Raw data:
----

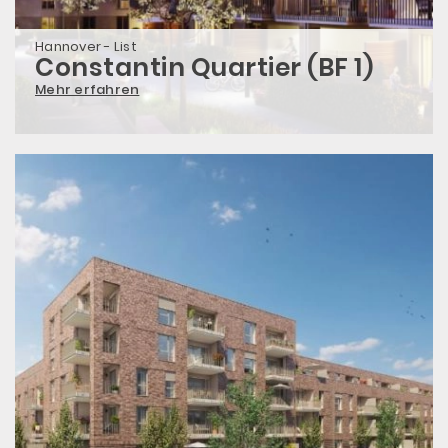
Hannover - List
Constantin Quartier (BF 1)
Mehr erfahren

----

Pictures are to be left out; the listing above is otherwise to be copied exactly.

Hannover - List
Constantin Quartier (BF 1)
Mehr erfahren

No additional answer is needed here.